The wonderful Holidays are behind us and we are off to a wonderful 2014.
I don’t know why but I feel like this year is going to be fantastic, it’s an even number and I love the way it’s starting out. I feel positive and happy!
Tomorrow is my Monday because here in Italy it was Epiphany today, “which pretty much means a ton of candy, chocolate and of course another big family meal.”
With that being said I will be doing my Meatless Monday tomorrow and I thought that this Italian recipe was perfect. I love rice and I love veggies so this Risotto is a must in my book!
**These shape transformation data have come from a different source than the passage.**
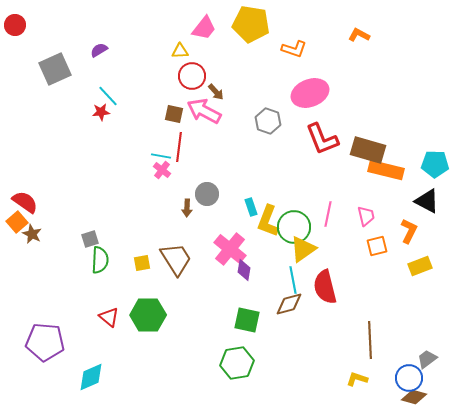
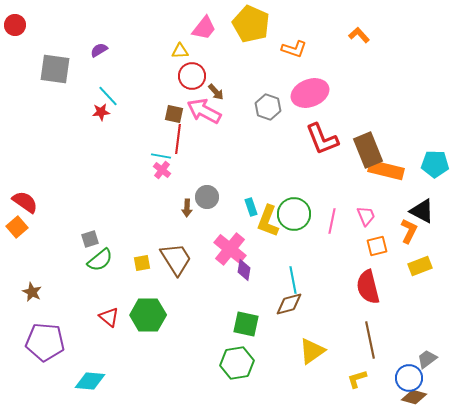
yellow pentagon at (251, 24): rotated 15 degrees clockwise
orange L-shape at (359, 35): rotated 20 degrees clockwise
gray square at (55, 69): rotated 32 degrees clockwise
gray hexagon at (268, 121): moved 14 px up
red line at (179, 147): moved 1 px left, 8 px up
brown rectangle at (368, 150): rotated 52 degrees clockwise
gray circle at (207, 194): moved 3 px down
black triangle at (427, 201): moved 5 px left, 10 px down
pink line at (328, 214): moved 4 px right, 7 px down
pink trapezoid at (366, 216): rotated 10 degrees counterclockwise
orange square at (17, 222): moved 5 px down
green circle at (294, 227): moved 13 px up
brown star at (32, 234): moved 58 px down
yellow triangle at (303, 249): moved 9 px right, 102 px down
green semicircle at (100, 260): rotated 48 degrees clockwise
red semicircle at (325, 287): moved 43 px right
green square at (247, 320): moved 1 px left, 4 px down
brown line at (370, 340): rotated 9 degrees counterclockwise
cyan diamond at (91, 377): moved 1 px left, 4 px down; rotated 28 degrees clockwise
yellow L-shape at (357, 379): rotated 35 degrees counterclockwise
Let me know what you think and how you like it. Enjoy!
Ingredients:
1 small head of Radicchio
200 gr. Rice
1 Shallot
3-4 cups Vegetable Broth
1 tbsp. EVOO
Splash white wine
Salt
Parmiggino Reggiano, grated
Wash the radicchio and slice thinly. Get your shallot and slice finely; place in a sauce pan with the EVOO allow to get golden and then add the radicchio and cook until it wilts.
Add your rice and incorporate with all the ingredients, add your splash of white wine mix and allow it to evaporate.
Add your hot vegetable broth to the pan mix and allow to cook for about 20 minutes or desired doness.
Once it’s ready sprinkle some parmiggiano mix well and serve.
Love the sound of bitter radicchio with creamy risotto. I’ll try this if I ever get my hands on some radicchio!
You should. You be surprised just at how simple and delicious it is. If you ever make it let me know your thoughts.
Thanks for stopping by mythineats
What an interesting flavor idea. I never would have thought to cook radicchio in risotto — how does its bitterness balance out when it’s cooked?
It’s actually not bitter in this recipe because the combination of shallot and wine tone it down. It’s delicious
Try it out and then let me know what you think.
Happy cooking and thanks for stopping by mythineats
So simple and I bet it’s delicious too.
It really is. Try it out and let me know what you think.